### Your task
Please copy every record below exactly, leaving out the pictures.

Items from a dataset
------

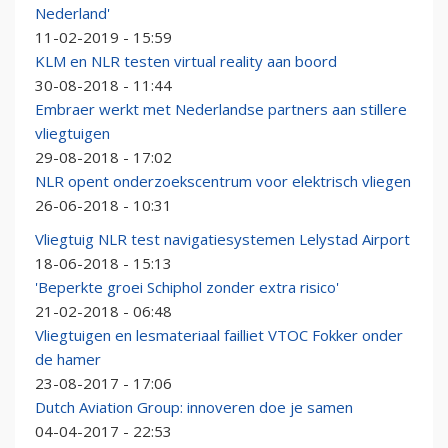
Nederland'
11-02-2019 - 15:59
KLM en NLR testen virtual reality aan boord
30-08-2018 - 11:44
Embraer werkt met Nederlandse partners aan stillere
vliegtuigen
29-08-2018 - 17:02
NLR opent onderzoekscentrum voor elektrisch vliegen
26-06-2018 - 10:31
Vliegtuig NLR test navigatiesystemen Lelystad Airport
18-06-2018 - 15:13
'Beperkte groei Schiphol zonder extra risico'
21-02-2018 - 06:48
Vliegtuigen en lesmateriaal failliet VTOC Fokker onder
de hamer
23-08-2017 - 17:06
Dutch Aviation Group: innoveren doe je samen
04-04-2017 - 22:53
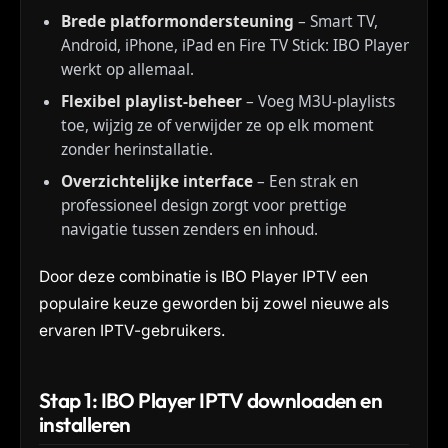
Brede platformondersteuning
– Smart TV,
Android, iPhone, iPad en Fire TV Stick: IBO Player
werkt op allemaal.
Flexibel playlist-beheer
– Voeg M3U-playlists
toe, wijzig ze of verwijder ze op elk moment
zonder herinstallatie.
Overzichtelijke interface
– Een strak en
professioneel design zorgt voor prettige
navigatie tussen zenders en inhoud.
Door deze combinatie is IBO Player IPTV een
populaire keuze geworden bij zowel nieuwe als
ervaren IPTV-gebruikers.
Stap 1: IBO Player IPTV downloaden en
installeren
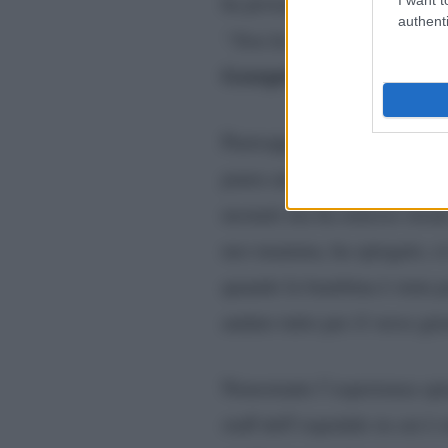
ha proseguito raccontando di
authenti
“Non ho ricordi di Sole che
Georgette
e non le hanno p
Purtroppo però c’è dell’altr
paura anche per un altro m
neonati ma ha emesso strani
neo mamma, ha spiegato, si 
quando la bambina è stata por
andato tutto per il verso giu
Nonostante l’esperienza sp
staff dell’ospedale in cui è s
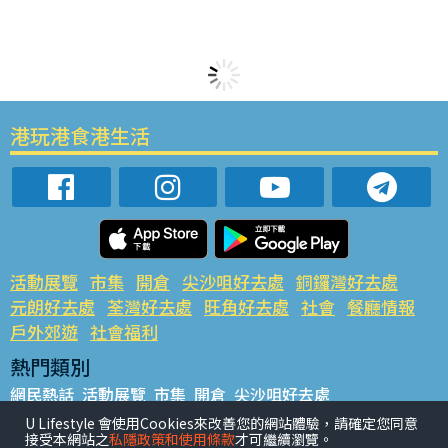
港玩港食港生活
活動展覽
市集
開倉
尖沙咀好去處
銅鑼灣好去處
元朗好去處
荃灣好去處
旺角好去處
社會
餐廳情報
戶外郊遊
社會福利
熱門類別
網民熱話
活動展覽
市集
開倉
尖沙咀好去處
銅鑼灣好去處
元朗好去處
荃灣好去處
旺角好去處
社會
U Lifestyle 會使用Cookies來改善您的網站體驗，請確定您同意
接受本網站之
私隱政策和使用條款
才可繼續瀏覽。
餐廳情報
戶外郊遊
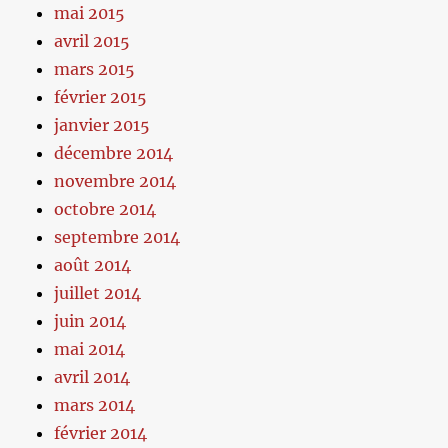
mai 2015
avril 2015
mars 2015
février 2015
janvier 2015
décembre 2014
novembre 2014
octobre 2014
septembre 2014
août 2014
juillet 2014
juin 2014
mai 2014
avril 2014
mars 2014
février 2014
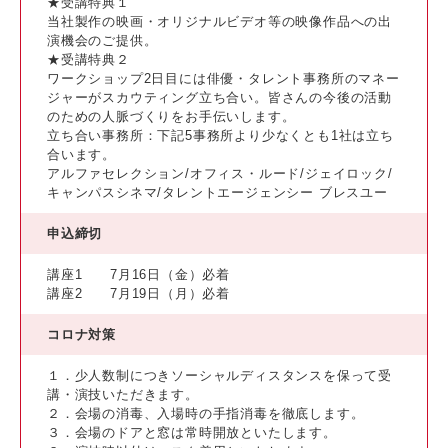
★受講特典１
当社製作の映画・オリジナルビデオ等の映像作品への出
演機会のご提供。
★受講特典２
ワークショップ2日目には俳優・タレント事務所のマネー
ジャーがスカウティング立ち合い。皆さんの今後の活動
のための人脈づくりをお手伝いします。
立ち合い事務所：下記5事務所より少なくとも1社は立ち
合います。
アルファセレクション/オフィス・ルード/ジェイロック/
キャンパスシネマ/タレントエージェンシー ブレスユー
申込締切
講座1 7月16日（金）必着
講座2 7月19日（月）必着
コロナ対策
１．少人数制につきソーシャルディスタンスを保って受
講・演技いただきます。
２．会場の消毒、入場時の手指消毒を徹底します。
３．会場のドアと窓は常時開放といたします。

------

### Final answer
Nederland'
11-02-2019 - 15:59
KLM en NLR testen virtual reality aan boord
30-08-2018 - 11:44
Embraer werkt met Nederlandse partners aan stillere
vliegtuigen
29-08-2018 - 17:02
NLR opent onderzoekscentrum voor elektrisch vliegen
26-06-2018 - 10:31
Vliegtuig NLR test navigatiesystemen Lelystad Airport
18-06-2018 - 15:13
'Beperkte groei Schiphol zonder extra risico'
21-02-2018 - 06:48
Vliegtuigen en lesmateriaal failliet VTOC Fokker onder
de hamer
23-08-2017 - 17:06
Dutch Aviation Group: innoveren doe je samen
04-04-2017 - 22:53
Brede platformondersteuning
– Smart TV,
Android, iPhone, iPad en Fire TV Stick: IBO Player
werkt op allemaal.
Flexibel playlist-beheer
– Voeg M3U-playlists
toe, wijzig ze of verwijder ze op elk moment
zonder herinstallatie.
Overzichtelijke interface
– Een strak en
professioneel design zorgt voor prettige
navigatie tussen zenders en inhoud.
Door deze combinatie is IBO Player IPTV een
populaire keuze geworden bij zowel nieuwe als
ervaren IPTV-gebruikers.
Stap 1: IBO Player IPTV downloaden en
installeren
ha proseguito raccontando di
authenti
“Non ho ricordi di Sole che
Georgette
e non le hanno p
Purtroppo però c’è dell’altr
paura anche per un altro m
neonati ma ha emesso strani
neo mamma, ha spiegato, si 
quando la bambina è stata por
andato tutto per il verso giu
Nonostante l’esperienza sp
staff dell’ospedale in cui è s
港玩港食港生活
活動展覽
市集
開倉
尖沙咀好去處
銅鑼灣好去處
元朗好去處
荃灣好去處
旺角好去處
社會
餐廳情報
戶外郊遊
社會福利
熱門類別
網民熱話
活動展覽
市集
開倉
尖沙咀好去處
銅鑼灣好去處
元朗好去處
荃灣好去處
旺角好去處
社會
U Lifestyle 會使用Cookies來改善您的網站體驗，請確定您同意
接受本網站之
私隱政策和使用條款
才可繼續瀏覽。
餐廳情報
戶外郊遊
mai 2015
avril 2015
mars 2015
février 2015
janvier 2015
décembre 2014
novembre 2014
octobre 2014
septembre 2014
août 2014
juillet 2014
juin 2014
mai 2014
avril 2014
mars 2014
février 2014
★受講特典１
当社製作の映画・オリジナルビデオ等の映像作品への出
演機会のご提供。
★受講特典２
ワークショップ2日目には俳優・タレント事務所のマネー
ジャーがスカウティング立ち合い。皆さんの今後の活動
のための人脈づくりをお手伝いします。
立ち合い事務所：下記5事務所より少なくとも1社は立ち
合います。
アルファセレクション/オフィス・ルード/ジェイロック/
キャンパスシネマ/タレントエージェンシー ブレスユー
申込締切
講座1 7月16日（金）必着
講座2 7月19日（月）必着
コロナ対策
１．少人数制につきソーシャルディスタンスを保って受
講・演技いただきます。
２．会場の消毒、入場時の手指消毒を徹底します。
３．会場のドアと窓は常時開放といたします。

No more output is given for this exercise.